### What you are asked to do
Without including any pictures, reproduce all the lines below word for word.

Transcribed page contents
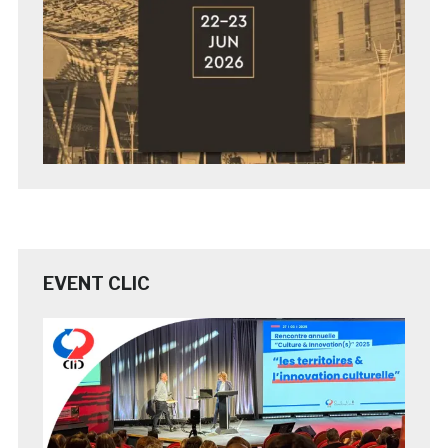
EVENT CLIC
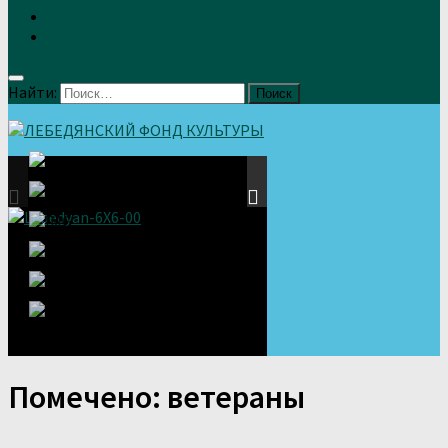
Земляки
Отзывы
Найти:
Помечено:
ветераны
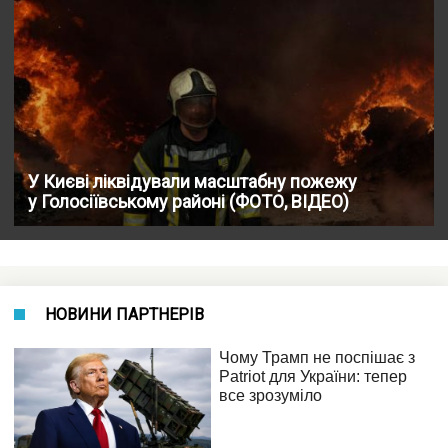
У Києві ліквідували масштабну пожежу
у Голосіївському районі (ФОТО, ВІДЕО)
НОВИНИ ПАРТНЕРІВ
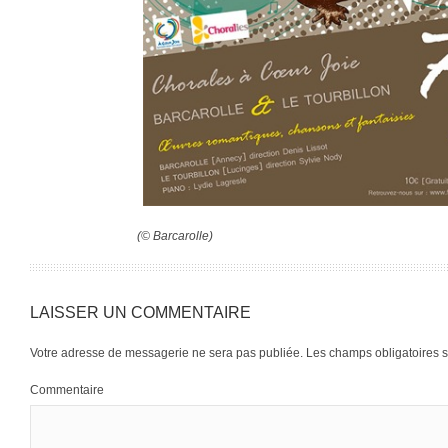
(© Barcarolle)
LAISSER UN COMMENTAIRE
Votre adresse de messagerie ne sera pas publiée.
Les champs obligatoires 
Commentaire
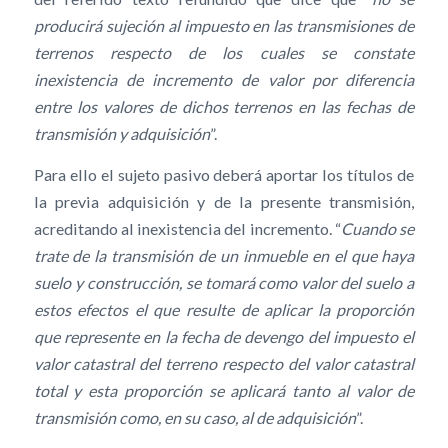
producirá sujeción al impuesto en las transmisiones de
terrenos respecto de los cuales se constate
inexistencia de incremento de valor por diferencia
entre los valores de dichos terrenos en las fechas de
transmisión y adquisición
”.
Para ello el sujeto pasivo deberá aportar los títulos de
la previa adquisición y de la presente transmisión,
acreditando al inexistencia del incremento. “
Cuando se
trate de la transmisión de un inmueble en el que haya
suelo y construcción, se tomará como valor del suelo a
estos efectos el que resulte de aplicar la proporción
que represente en la fecha de devengo del impuesto el
valor catastral del terreno respecto del valor catastral
total y esta proporción se aplicará tanto al valor de
transmisión como, en su caso, al de adquisición
”.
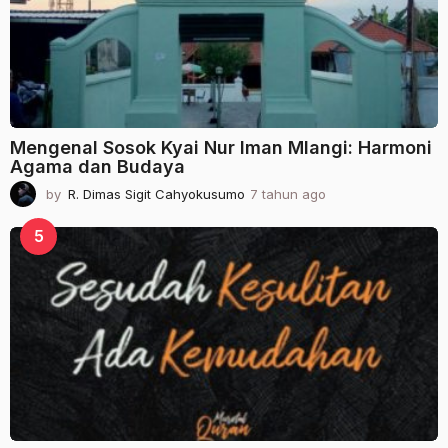
g
o
Mengenal Sosok Kyai Nur Iman Mlangi: Harmoni
Agama dan Budaya
by
R. Dimas Sigit Cahyokusumo
7 tahun ago
2
t
a
5
h
u
n
a
g
o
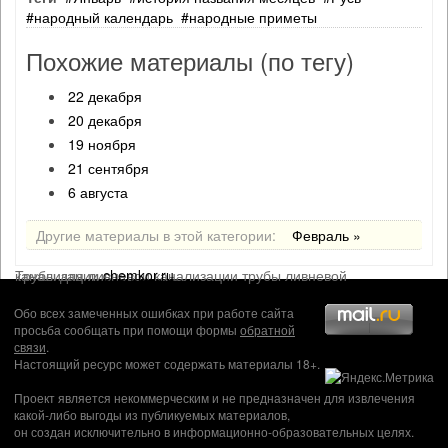
народный календарь
народные приметы
Похожие материалы (по тегу)
22 декабря
20 декабря
19 ноября
21 сентября
6 августа
Другие материалы в этой категории:
Февраль »
Трубы для ливневои канализации трубы ливневой канализации
chemkor.ru
.
Обо всех замеченных ошибках при работе сайта
просьба сообщать при помощи формы
обратной
связи
.
Настоящий ресурс может содержать материалы 18+.
Проект является некоммерческим и не предназначен для извлечения
какой-либо выгоды из публикуемых материалов,
он создан исключительно в информационно-образовательных целях.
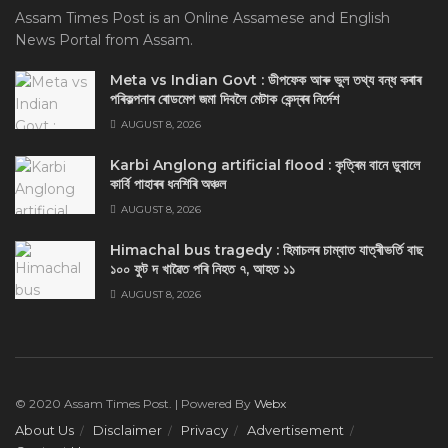
Assam Times Post is an Online Assamese and English
News Portal from Assam.
Meta vs Indian Govt : ডীপফেক আৰু ভুল তথ্য বন্ধ কৰাৰ
পৰিকল্পনাৰ ৰোডমেপ জমা দিবলৈ মেটাক কেন্দ্ৰৰ নিৰ্দেশ
AUGUST 8, 2026
Karbi Anglong artificial flood : কৃত্ৰিম বানে ডুবালে
কাৰ্বি পাহাৰৰ ধনশিৰি অঞ্চল
AUGUST 8, 2026
Himachal bus tragedy : হিমাচলৰ চাম্বাত যাত্ৰীভৰ্তি বাছ
১০০ ফুট দ খাৱৈত পৰি নিহত ৭, আহত ১১
AUGUST 8, 2026
© 2020 Assam Times Post. | Powered By
Webx
About Us
Disclaimer
Privacy
Advertisement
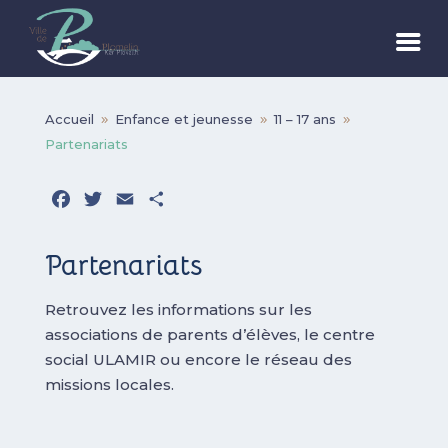
Accueil
Enfance et jeunesse
11 – 17 ans
9
9
9
Partenariats
Facebook
Twitter
Email
Partager
Partenariats
Retrouvez les informations sur les
associations de parents d’élèves, le centre
social ULAMIR ou encore le réseau des
missions locales.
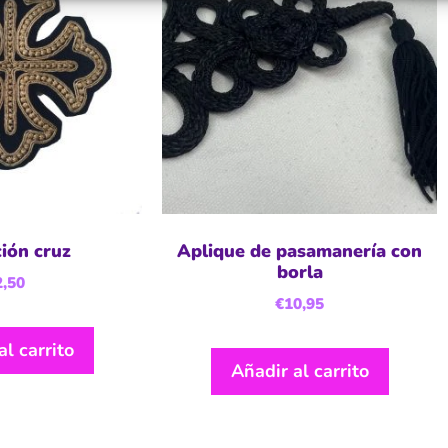
ción cruz
Aplique de pasamanería con
borla
2,50
€
10,95
al carrito
Añadir al carrito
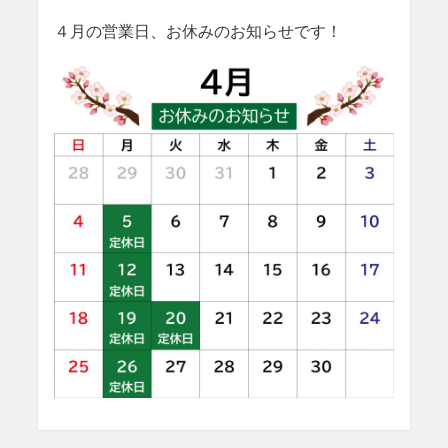
４月の営業日、お休みのお知らせです！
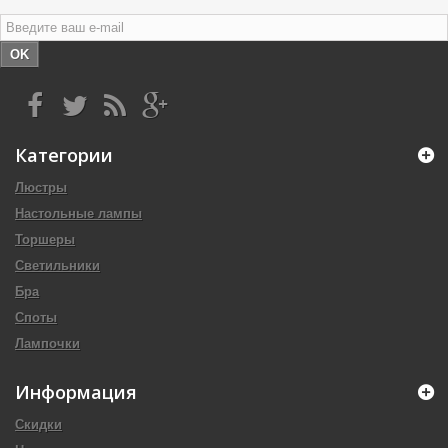
OK
Категории
Люстры
Настольные лампы
Торшеры
Светильники
Бра
Споты
Лампочки
Информация
Скидки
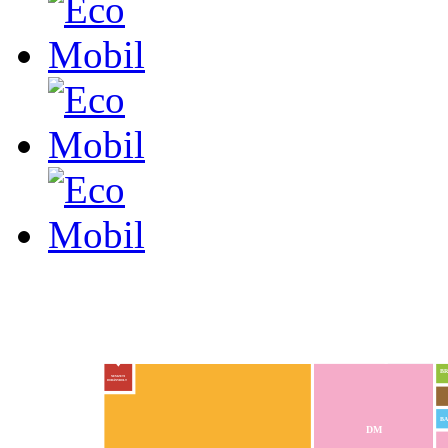
BR
NEMZETI
DOHÁNYBOLT
BA
DM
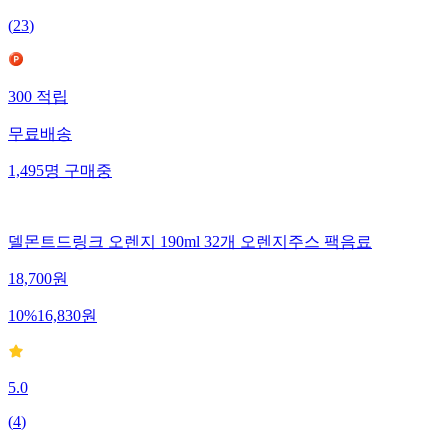
(
23
)
300
적립
무료배송
1,495
명
구매중
델몬트드링크 오렌지 190ml 32개 오렌지주스 팩음료
18,700
원
10
%
16,830
원
5.0
(
4
)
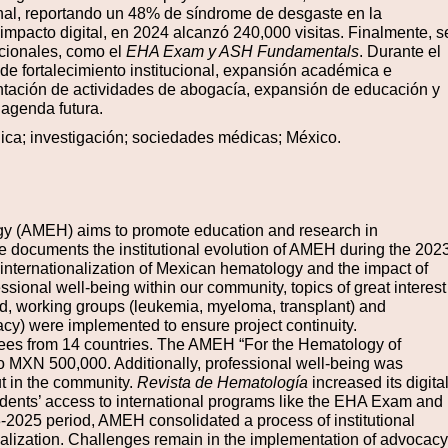
ional, reportando un 48% de síndrome de desgaste en la
impacto digital, en 2024 alcanzó 240,000 visitas
.
Finalmente, s
acionales, como el
EHA Exam y ASH Fundamentals
.
Durante el
e fortalecimiento institucional, expansión académica e
ntación de actividades de abogacía, expansión de educación y
a agenda futura.
ca; investigación; sociedades médicas; México.
gy (AMEH) aims to promote education and research in
e documents the institutional evolution of AMEH during the 202
he internationalization of Mexican hematology and the impact of
sional well-being within our community, topics of great interest
od, working groups (leukemia, myeloma, transplant) and
cy) were implemented to ensure project continuity.
dees from 14 countries. The AMEH “For the Hematology of
to MXN 500,000. Additionally, professional well-being was
ut in the community.
Revista de Hematología
increased its digita
sidents’ access to international programs like the EHA Exam and
2025 period, AMEH consolidated a process of institutional
alization. Challenges remain in the implementation of advocacy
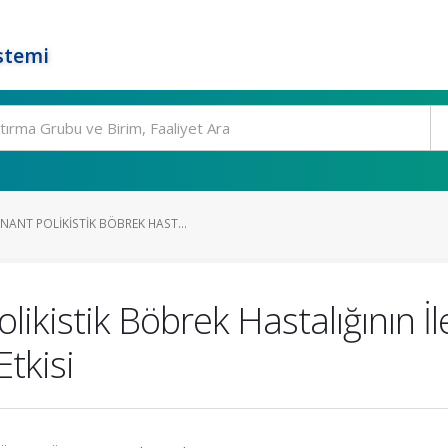
stemi
NT POLIKISTIK BÖBREK HAST...
kistik Böbrek Hastalığının İl
tkisi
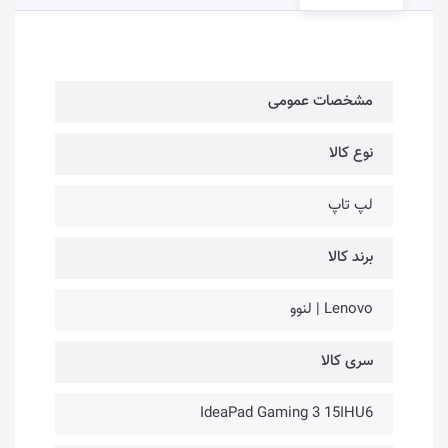
مشخصات عمومی
نوع کالا
لپ تاپ
برند کالا
Lenovo | لنوو
سری کالا
IdeaPad Gaming 3 15IHU6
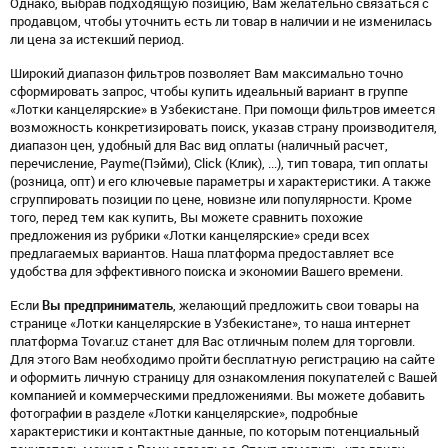
Однако, выбрав подходящую позицию, Вам желательно связаться с
продавцом, чтобы уточнить есть ли товар в наличии и не изменилась
ли цена за истекший период.
Широкий диапазон фильтров позволяет Вам максимально точно
сформировать запрос, чтобы купить идеальный вариант в группе
«Лотки канцелярские» в Узбекистане. При помощи фильтров имеется
возможность конкретизировать поиск, указав страну производителя,
диапазон цен, удобный для Вас вид оплаты (наличный расчет,
перечисление, Payme(Пэйми), Click (Клик), ...), тип товара, тип оплаты
(розница, опт) и его ключевые параметры и характеристики. А также
сгруппировать позиции по цене, новизне или популярности. Кроме
того, перед тем как купить, Вы можете сравнить похожие
предложения из рубрики «Лотки канцелярские» среди всех
предлагаемых вариантов. Наша платформа предоставляет все
удобства для эффективного поиска и экономии Вашего времени.
Если
Вы предприниматель
, желающий предложить свои товары на
странице «Лотки канцелярские в Узбекистане», то наша интернет
платформа Tovar.uz станет для Вас отличным полем для торговли.
Для этого Вам необходимо пройти бесплатную регистрацию на сайте
и оформить личную страницу для ознакомления покупателей с Вашей
компанией и коммерческими предложениями. Вы можете добавить
фотографии в разделе «Лотки канцелярские», подробные
характеристики и контактные данные, по которым потенциальный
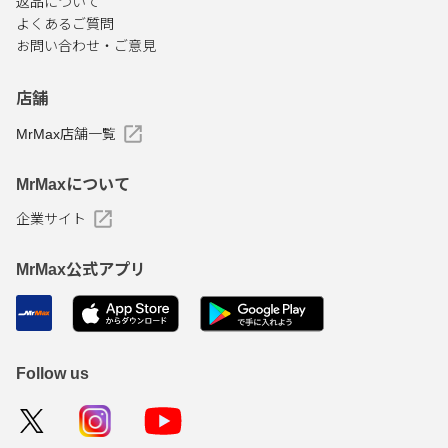
返品について
よくあるご質問
お問い合わせ・ご意見
店舗
MrMax店舗一覧
MrMaxについて
企業サイト
MrMax公式アプリ
Follow us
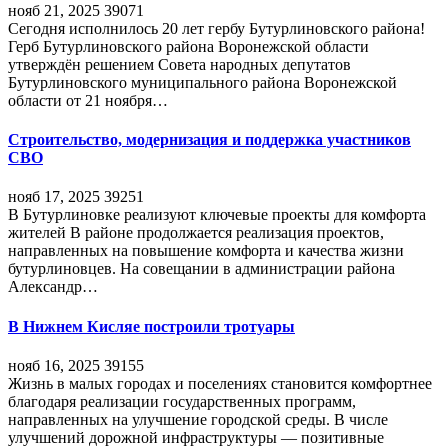
нояб 21, 2025
39071
Сегодня исполнилось 20 лет гербу Бутурлиновского района!
Герб Бутурлиновского района Воронежской области
утверждён решением Совета народных депутатов
Бутурлиновского муниципального района Воронежской
области от 21 ноября…
Строительство, модернизация и поддержка участников
СВО
нояб 17, 2025
39251
В Бутурлиновке реализуют ключевые проекты для комфорта
жителей В районе продолжается реализация проектов,
направленных на повышение комфорта и качества жизни
бутурлиновцев. На совещании в администрации района
Александр…
В Нижнем Кисляе построили тротуары
нояб 16, 2025
39155
Жизнь в малых городах и поселениях становится комфортнее
благодаря реализации государственных программ,
направленных на улучшение городской среды. В числе
улучшений дорожной инфраструктуры — позитивные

### Response below
EVENT CLIC
Земляки
Отзывы
Найти:
Помечено:
ветераны
У Києві ліквідували масштабну пожежу
у Голосіївському районі (ФОТО, ВІДЕО)
НОВИНИ ПАРТНЕРІВ
(© Barcarolle)
LAISSER UN COMMENTAIRE
Votre adresse de messagerie ne sera pas publiée.
Les champs obligatoires 
Commentaire
producirá sujeción al impuesto en las transmisiones de
terrenos respecto de los cuales se constate
inexistencia de incremento de valor por diferencia
entre los valores de dichos terrenos en las fechas de
transmisión y adquisición
”.
Para ello el sujeto pasivo deberá aportar los títulos de
la previa adquisición y de la presente transmisión,
acreditando al inexistencia del incremento. “
Cuando se
trate de la transmisión de un inmueble en el que haya
suelo y construcción, se tomará como valor del suelo a
estos efectos el que resulte de aplicar la proporción
que represente en la fecha de devengo del impuesto el
valor catastral del terreno respecto del valor catastral
total y esta proporción se aplicará tanto al valor de
transmisión como, en su caso, al de adquisición
”.
g
o
Mengenal Sosok Kyai Nur Iman Mlangi: Harmoni
Agama dan Budaya
by
R. Dimas Sigit Cahyokusumo
7 tahun ago
2
t
a
5
h
u
n
a
g
o
народный календарь
народные приметы
Похожие материалы (по тегу)
22 декабря
20 декабря
19 ноября
21 сентября
6 августа
Другие материалы в этой категории:
Февраль »
Трубы для ливневои канализации трубы ливневой канализации
chemkor.ru
.
Обо всех замеченных ошибках при работе сайта
просьба сообщать при помощи формы
обратной
связи
.
Настоящий ресурс может содержать материалы 18+.
Проект является некоммерческим и не предназначен для извлечения
какой-либо выгоды из публикуемых материалов,
он создан исключительно в информационно-образовательных целях.
Assam Times Post is an Online Assamese and English
News Portal from Assam.
Meta vs Indian Govt : ডীপফেক আৰু ভুল তথ্য বন্ধ কৰাৰ
পৰিকল্পনাৰ ৰোডমেপ জমা দিবলৈ মেটাক কেন্দ্ৰৰ নিৰ্দেশ
AUGUST 8, 2026
Karbi Anglong artificial flood : কৃত্ৰিম বানে ডুবালে
কাৰ্বি পাহাৰৰ ধনশিৰি অঞ্চল
AUGUST 8, 2026
Himachal bus tragedy : হিমাচলৰ চাম্বাত যাত্ৰীভৰ্তি বাছ
১০০ ফুট দ খাৱৈত পৰি নিহত ৭, আহত ১১
AUGUST 8, 2026
© 2020 Assam Times Post. | Powered By
Webx
About Us
Disclaimer
Privacy
Advertisement
Accueil
Enfance et jeunesse
11 – 17 ans
9
9
9
Partenariats
Facebook
Twitter
Email
Partager
Partenariats
Retrouvez les informations sur les
associations de parents d’élèves, le centre
social ULAMIR ou encore le réseau des
missions locales.
ción cruz
Aplique de pasamanería con
borla
2,50
€
10,95
al carrito
Añadir al carrito
４月の営業日、お休みのお知らせです！
OK
Категории
Люстры
Настольные лампы
Торшеры
Светильники
Бра
Споты
Лампочки
Информация
Скидки
BR
NEMZETI
DOHÁNYBOLT
BA
DM
(
23
)
300
적립
무료배송
1,495
명
구매중
델몬트드링크 오렌지 190ml 32개 오렌지주스 팩음료
18,700
원
10
%
16,830
원
5.0
(
4
)
ional, reportando un 48% de síndrome de desgaste en la
impacto digital, en 2024 alcanzó 240,000 visitas
.
Finalmente, s
acionales, como el
EHA Exam y ASH Fundamentals
.
Durante el
e fortalecimiento institucional, expansión académica e
ntación de actividades de abogacía, expansión de educación y
a agenda futura.
ca; investigación; sociedades médicas; México.
gy (AMEH) aims to promote education and research in
e documents the institutional evolution of AMEH during the 202
he internationalization of Mexican hematology and the impact of
sional well-being within our community, topics of great interest
od, working groups (leukemia, myeloma, transplant) and
cy) were implemented to ensure project continuity.
dees from 14 countries. The AMEH “For the Hematology of
to MXN 500,000. Additionally, professional well-being was
ut in the community.
Revista de Hematología
increased its digita
sidents’ access to international programs like the EHA Exam and
2025 period, AMEH consolidated a process of institutional
alization. Challenges remain in the implementation of advocacy
stemi
NT POLIKISTIK BÖBREK HAST...
kistik Böbrek Hastalığının İl
tkisi
مشخصات عمومی
نوع کالا
لپ تاپ
برند کالا
Lenovo | لنوو
سری کالا
IdeaPad Gaming 3 15IHU6
Однако, выбрав подходящую позицию, Вам желательно связаться с
продавцом, чтобы уточнить есть ли товар в наличии и не изменилась
ли цена за истекший период.
Широкий диапазон фильтров позволяет Вам максимально точно
сформировать запрос, чтобы купить идеальный вариант в группе
«Лотки канцелярские» в Узбекистане. При помощи фильтров имеется
возможность конкретизировать поиск, указав страну производителя,
диапазон цен, удобный для Вас вид оплаты (наличный расчет,
перечисление, Payme(Пэйми), Click (Клик), ...), тип товара, тип оплаты
(розница, опт) и его ключевые параметры и характеристики. А также
сгруппировать позиции по цене, новизне или популярности. Кроме
того, перед тем как купить, Вы можете сравнить похожие
предложения из рубрики «Лотки канцелярские» среди всех
предлагаемых вариантов. Наша платформа предоставляет все
удобства для эффективного поиска и экономии Вашего времени.
Если
Вы предприниматель
, желающий предложить свои товары на
странице «Лотки канцелярские в Узбекистане», то наша интернет
платформа Tovar.uz станет для Вас отличным полем для торговли.
Для этого Вам необходимо пройти бесплатную регистрацию на сайте
и оформить личную страницу для ознакомления покупателей с Вашей
компанией и коммерческими предложениями. Вы можете добавить
фотографии в разделе «Лотки канцелярские», подробные
характеристики и контактные данные, по которым потенциальный
返品について
よくあるご質問
お問い合わせ・ご意見
店舗
MrMax店舗一覧
MrMaxについて
企業サイト
MrMax公式アプリ
Follow us
нояб 21, 2025
39071
Сегодня исполнилось 20 лет гербу Бутурлиновского района!
Герб Бутурлиновского района Воронежской области
утверждён решением Совета народных депутатов
Бутурлиновского муниципального района Воронежской
области от 21 ноября…
Строительство, модернизация и поддержка участников
СВО
нояб 17, 2025
39251
В Бутурлиновке реализуют ключевые проекты для комфорта
жителей В районе продолжается реализация проектов,
направленных на повышение комфорта и качества жизни
бутурлиновцев. На совещании в администрации района
Александр…
В Нижнем Кисляе построили тротуары
нояб 16, 2025
39155
Жизнь в малых городах и поселениях становится комфортнее
благодаря реализации государственных программ,
направленных на улучшение городской среды. В числе
улучшений дорожной инфраструктуры — позитивные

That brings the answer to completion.